Demography Prediction Tutorial
See this analysis in action! It's one of our working examples in the cloud demo.
Try LynxKite
Handling missing data in a social network database
Intro to this tutorial
- In this tutorial, we are going to learn about interesting ways of imputing missing data.
- We are going to use a database from Pokec, the most popular social network in Slovakia even
after the coming of Facebook.
- Around 1/3 of the users do not have their age defined, we want to come up with a method to
impute this missing data.
- We assume that the missing data is not completely random, it depends in the real values of
the data and other attributes (e.g. women with higher age choose not to include their age in
their profiles). If we just remove the data with missing values we will produce a bias in any
posterior analysis performed. If you want to know more about missing data, please refer to this
website.
Intro to the dataset
- The dataset is available thanks to the Standford Network Analysis Project. It can be downloaded
from this link. There are two files, the
user relationship data which shows connections between users and the user profile data wich
includes the attributes for each user. The connections are directed, unlike facebook, which
means that a user A can follow user B but user B doesn’t follow user A back.
- For demonstration purposes, we will work only with a small sample of the data. We will take
only the largest connected component
group of users from Prievidza, a small city in the center of Slovakia.
Importing and sampling the data
- First, let’s import the relationship data with a Import CSV operation. Choose the
downloaded soc-pokec-relationships.txt file, change the delimiter to “\t”, set the ‘Columns
in file’ parameter to Source,Destination (they come without a column name) and click on Run.

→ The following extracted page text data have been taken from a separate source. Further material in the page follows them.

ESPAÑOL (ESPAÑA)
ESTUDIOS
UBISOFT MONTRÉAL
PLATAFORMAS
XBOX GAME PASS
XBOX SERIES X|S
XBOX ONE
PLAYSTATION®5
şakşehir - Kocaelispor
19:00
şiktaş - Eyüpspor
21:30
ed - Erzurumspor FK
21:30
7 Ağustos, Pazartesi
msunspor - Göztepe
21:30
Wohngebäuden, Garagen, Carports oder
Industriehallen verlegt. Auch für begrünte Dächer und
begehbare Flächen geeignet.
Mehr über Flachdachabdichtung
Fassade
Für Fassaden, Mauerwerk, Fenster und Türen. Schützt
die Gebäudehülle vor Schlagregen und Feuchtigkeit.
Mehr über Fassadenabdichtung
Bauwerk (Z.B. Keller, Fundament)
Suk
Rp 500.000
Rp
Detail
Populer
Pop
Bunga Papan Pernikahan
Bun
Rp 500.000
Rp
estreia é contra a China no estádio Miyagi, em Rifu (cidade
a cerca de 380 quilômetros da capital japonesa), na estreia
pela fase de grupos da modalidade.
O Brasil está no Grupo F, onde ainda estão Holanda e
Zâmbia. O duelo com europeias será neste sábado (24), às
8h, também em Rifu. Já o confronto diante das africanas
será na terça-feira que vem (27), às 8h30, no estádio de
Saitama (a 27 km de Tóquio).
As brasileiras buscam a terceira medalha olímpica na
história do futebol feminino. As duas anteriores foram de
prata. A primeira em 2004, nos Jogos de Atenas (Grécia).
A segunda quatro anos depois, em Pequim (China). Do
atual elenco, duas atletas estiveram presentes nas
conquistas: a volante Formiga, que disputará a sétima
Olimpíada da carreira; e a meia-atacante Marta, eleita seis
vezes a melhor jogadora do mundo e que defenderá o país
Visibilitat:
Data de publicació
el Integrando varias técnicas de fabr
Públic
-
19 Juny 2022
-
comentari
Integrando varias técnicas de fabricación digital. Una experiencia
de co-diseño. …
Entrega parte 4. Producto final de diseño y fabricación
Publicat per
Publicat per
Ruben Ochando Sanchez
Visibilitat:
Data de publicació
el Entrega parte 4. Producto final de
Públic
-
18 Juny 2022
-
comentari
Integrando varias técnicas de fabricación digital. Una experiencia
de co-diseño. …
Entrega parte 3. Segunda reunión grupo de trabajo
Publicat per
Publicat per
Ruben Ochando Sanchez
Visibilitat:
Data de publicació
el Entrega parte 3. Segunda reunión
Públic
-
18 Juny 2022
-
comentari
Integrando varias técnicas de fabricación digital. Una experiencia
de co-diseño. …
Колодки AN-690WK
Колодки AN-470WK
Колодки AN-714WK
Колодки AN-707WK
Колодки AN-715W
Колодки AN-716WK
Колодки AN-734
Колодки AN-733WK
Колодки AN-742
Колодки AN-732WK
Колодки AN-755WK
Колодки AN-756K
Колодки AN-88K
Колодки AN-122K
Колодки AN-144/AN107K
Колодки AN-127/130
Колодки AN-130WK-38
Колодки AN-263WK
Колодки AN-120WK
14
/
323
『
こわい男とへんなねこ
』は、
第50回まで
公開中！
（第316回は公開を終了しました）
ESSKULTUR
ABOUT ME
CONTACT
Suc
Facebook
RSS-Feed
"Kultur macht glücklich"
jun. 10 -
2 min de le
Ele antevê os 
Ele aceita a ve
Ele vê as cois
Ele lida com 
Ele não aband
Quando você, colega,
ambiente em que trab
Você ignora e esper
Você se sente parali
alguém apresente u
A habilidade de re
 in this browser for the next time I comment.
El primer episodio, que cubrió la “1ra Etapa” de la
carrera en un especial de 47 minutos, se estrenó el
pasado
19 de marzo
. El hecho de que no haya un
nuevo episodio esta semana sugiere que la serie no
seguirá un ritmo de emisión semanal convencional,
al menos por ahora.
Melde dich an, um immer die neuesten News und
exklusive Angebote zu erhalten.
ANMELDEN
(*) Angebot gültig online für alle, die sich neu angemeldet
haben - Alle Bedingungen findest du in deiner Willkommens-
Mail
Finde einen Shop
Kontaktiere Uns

- The profiles dataset is previously filtered to make it easier to handle. To do it yourself
drop all the columns except the 1st, 4rd, 5th, 6th, 7th and 8th and name them User_ID, Gender,
Region, Last_Login, Registration and Age respectively. Filter out the observations whose Region
attribute doesn’t contain ‘prievidza’. Transform the Last_Login and Registration attributes
to days since last login and days since registration. Import the resulting dataset.
Build the graph
- Build the graph with the Use table as graph operation, connect it to the imported
relationship data and link Source to Destination attributes. Check that you have 1.6M vertices
with 30.6M edges.
- With the Use table as vertex attributes operation, join the graph with the profiles
table imported. Use stringId for the vertex attribute and User_ID for the ID column.
Filter the vertices
- Fill the missing User_ID values with 0 with a Fill vertex attributes with constant default
values box.
- Filter out the vertices with User_ID = 0 using a Filter by attributes operation and
setting the User_ID attribute as “!0”.
- Convert Age, Gender, Last_Login_Days, Registration_Days and User_ID attributes to Double.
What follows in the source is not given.